The number of COVID-19 cases on the African continent have surpassed 1 million, figures from the Centre of Disease Control (CDC) showed on Friday, with South Africa the worst-affected.
Some 1,007,336 cases have now been confirmed, with 22,066 deaths, the data showed, but infections on the continent still only account for a small percentage of the global trend.
“The course of the pandemic in Africa has been much less than we predicted,” the World Health Organisation’s (WHO) regional director for Africa Matshidiso Moeti told reporters this week.
The WHO in May warned the virus could cause as many as 10 million infections on the continent within six months.
African countries have been praised for locking down early, but many experts fear the number of cases could be much higher due to a lack of testing.
South Africa, which is the fifth worst-affected country in the world globally, has seen more than half a million cases and over 9,000 deaths, but the health minister and the WHO noted this week that cases appear to be declining.
“We have started to see a decline in the daily number of cases in South Africa … but we need to observe it for a little bit longer before we say ‘yes, this is a trend,’” Moeti said.

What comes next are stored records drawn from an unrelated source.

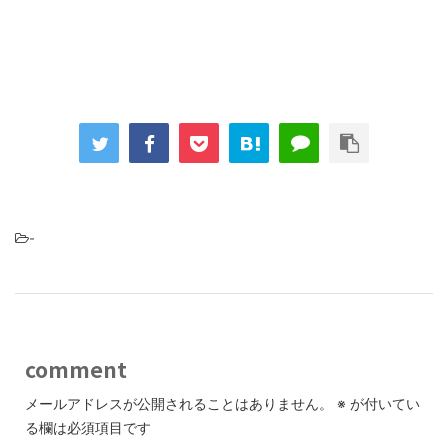
-
comment
メールアドレスが公開されることはありません。
※
が付いてい
る欄は必須項目です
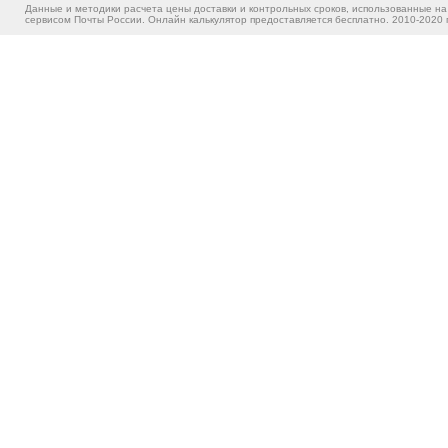
Данные и методики расчета цены доставки и контрольных сроков, использованные на
сервисом Почты России. Онлайн калькулятор предоставляется бесплатно. 2010-2020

Ten countries account for 80 per cent of coronavirus testing taking place across Africa, a regional body said on Thursday, indicating that little testing is taking place in many countries around the vast continent.
Covid-19 confirmed cases have accelerated in Africa and hit one million on Thursday. Experts say low levels of testing in many countries means infection rates are likely to be higher than reported. Some governments across the continent are too poor or conflict-ridden to carry out widespread testing, while others are reluctant to share data or to expose their crumbling health systems to outside scrutiny.
South Africa, Egypt, Nigeria, Ghana, Morocco, Kenya, Ethiopia, Rwanda, Uganda and Mauritius have each conducted more than 200,000 tests, said John Nkengasong, head of the Africa Centres for Disease Control and Prevention (CDC). So far nearly nine million tests have been conducted across the continent, up 9.4% from last week’s tally.